1.2 Valeur d'échange[modifier | modifier le wikicode]
Si l'on prend le cas moyen d'un échange équilibré, il existe une grandeur commune entre les deux objets que l'on échange. Plus généralement, il existe une grandeur commune à toutes les marchandises échangeables sur le marché, grandeur qui se matérialise dans leur étalon commun : l'argent. Cette grandeur est la valeur d'échange.
On parle aussi de prix relatif.
1.3 La double nature de la marchandise[modifier | modifier le wikicode]
Une marchandises est donc caractérisée à la fois par sa valeur d'usage, et par sa valeur d'échange. Dans le langage du Capital de Marx, c'est ce qui est appelé la nature bifide de la marchandise.
Si un bien est offert sur un marché c’est nécessairement qu’il a une utilité sociale. L'acheteur voit cette utilité, et de son côté le marchand pense en tirer quelque argent. L'un voit la valeur d'usage et l'autre la valeur d'échange. Et, que l’on soit acheteur ou marchand, à un instant donné, la marchandise ne présente qu’une seule de ces qualités, et le fait de la voir sous cet angle lui fait perdre l’autre qualité.
On peut prendre une image : la bouteille de vin de collection, a une valeur d’usage (le fait d’être buvable …) et une valeur d’échange (qui fera monter la prime d’assurance). Si on boit le contenu, la bouteille n’a plus de valeur ; si on ne la boit pas, on n’en fera aucun usage, mais elle conservera sa valeur.
2 Détermination de la valeur d'échange[modifier | modifier le wikicode]
Lorsqu'il n'y a aucun contrôle institutionnel sur les prix, on constate que les prix relatifs des différents produits (leur valeur d'échange) émergent « spontanément » du marché.
2.1 Coûts de production et temps de travail[modifier | modifier le wikicode]
Si on peut échanger une table contre quatre chaises, quelle est cette valeur X telle que 1 table = X = 2 chaises ?
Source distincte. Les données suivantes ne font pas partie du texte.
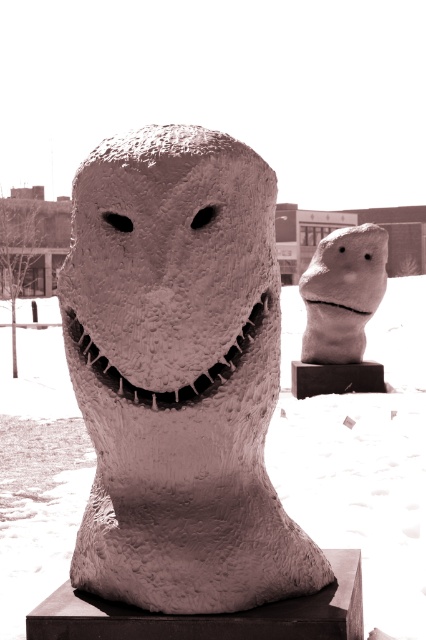 You are standing in the snowy area and want to take a photo of the fuzzy textured sculpture at center without the fuzzy white snow at center appearing in the frame. Is this possible based on their positions?

The fuzzy white snow at center is below the fuzzy textured sculpture at center, so if you position yourself to capture the sculpture from above or adjust your angle to exclude the area beneath it, you can avoid including the fuzzy white snow at center in your photo.

You are an art curator planning to install these two sculptures in a gallery. The textured stone head at center and the white matte stone head at center need to be arranged so that the taller one is placed in the back for better visibility. Which sculpture should be placed in the back?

Qu’y a-t-il de commun entre ces marchandises ? Hormis la matière première, c’est uniquement le temps qu’il a fallu pour les fabriquer (incluant le temps pour fabriquer les machines-outils qui ont servi à fabriquer les pièces ...).
La valeur d’échange est en relation avec du temps de travail. Plus précisément, avec le temps de travail socialement nécessaire, car la valeur émerge de la moyenne (il est évident que si un artisan prend un retard et donc augmente son temps de travail individuel, il ne pourra pas pour autant vendre son produit plus cher). C'est la « loi de la valeur ». Cette analyse a été faite par les économistes classiques (Smith, Ricardo...) et reprise par Karl Marx.
Adam Smith parlait de « prix naturel » pour désigner cette valeur-travail, sociale mais objectivable.
Dans cette analyse, les coûts de production sont analysés comme du temps de travail social, incorporé dans des marchandises.
(En comptabilité on parle aussi de coût de revient, en ajoutant aux coûts de production les coûts de gestion, de transport, etc. Mais dans une analyse marxiste ces différentes tâches peuvent aussi être vues sous l'angle du temps de travail).
2.2 Variations avec l'offre et la demande[modifier | modifier le wikicode]
Évidemment, les prix ont aussi des variations de court terme en fonction des variations de l'offre et de la demande. Si pour une raison quelconque il y a ponctuellement une forte demande de chaises, il est possible que le nouveau prix d'une chaise soit égal à celui d'une table. Mais cela explique les fluctuations des prix et non pas les valeurs autour desquelles les prix fluctuent.
2.3 Cas particuliers[modifier | modifier le wikicode]
Ce mécanisme par lequel le marché fait converger le prix vers le « coût », suppose une concurrence libre et non faussée. Or, il existe de nombreux cas dans lesquels le marché est faussé.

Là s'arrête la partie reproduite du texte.